Modelization of structural changes in ultra low k materials during ultraviolet cure

摘要

As of 45 nm node, ultralow k (ULK) materials (ε_r ＜ 2.55) are widely used in microelectronic interconnects to reduce signal propagation delay. In order to get such low dielectric constant, most of these ULK are obtained using subtractive method: after co-deposition of matrix and porogen a UV cure process is used to remove labile species (porogen). During this process, porosity is created and films are densified as shrinkage increases. This paper presents an in-depth study of the UV cure process. Two kinetic models are presented to describe shrinkage rate: the nth order and the autocatalytic model.

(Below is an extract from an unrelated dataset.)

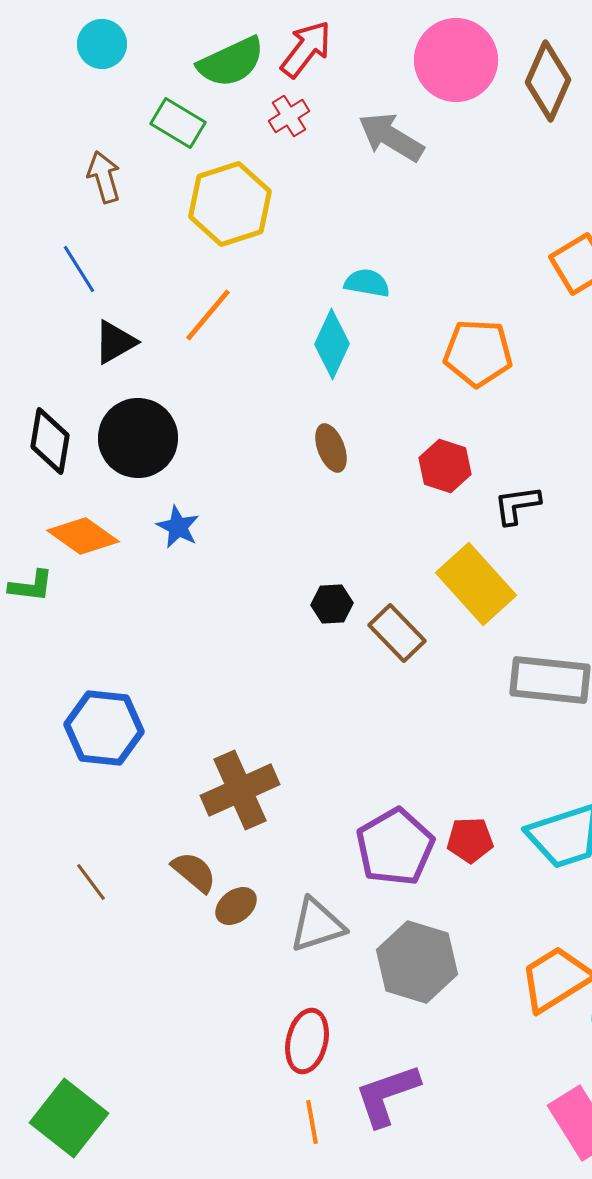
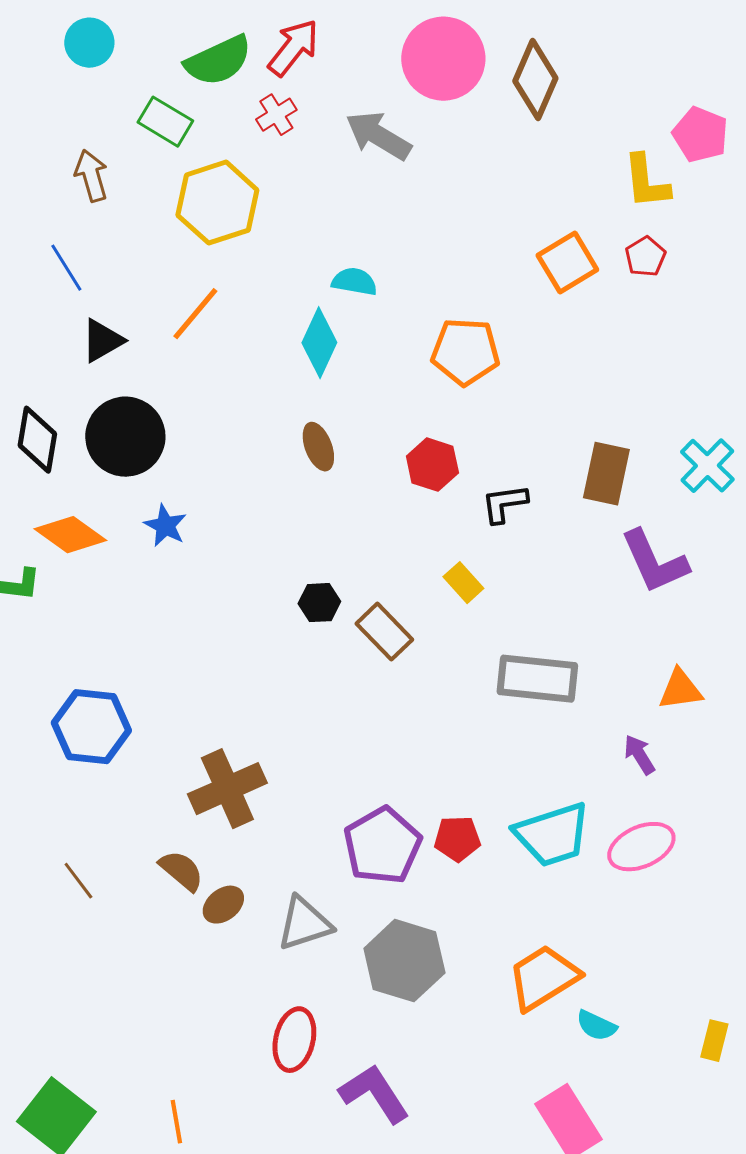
yellow rectangle: (476, 584) -> (463, 583), size x0.5
purple L-shape: (387, 1095) -> (374, 1094), turned 76
orange line: (312, 1122) -> (176, 1122), moved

These models also used to describe photo-polymerization shrinkage-strain of dental composite, gives predictions that are in good agreement with experimental data. We find that nth-order model is best suited to describe ULK transformations during UV cure process. CH_x bonds loss and carbon content can also be modeled using same kinetic model. In order to be able to build the model, initial SiOCH-C_xH_y film has to be over-cured to determine the maximum conversion that film can reach when submitted to extra-long cure times. Results show that such SiOCH materials have to be cured more than 250 times their nominal cure time to reach maximum shrinkage (～50%) and a complete loss of carbon, making them looking like SiO_2. When structural changes are observed at different temperature, activation energy of reactions can be determined. In this way, shrinkage reaction has an activation energy close to 1000-1100kJ/mol and CH_x bonds or carbon loss reactions have activation energy in the range of 250-400 kJ/mol, which is pretty close to C-H binding energy.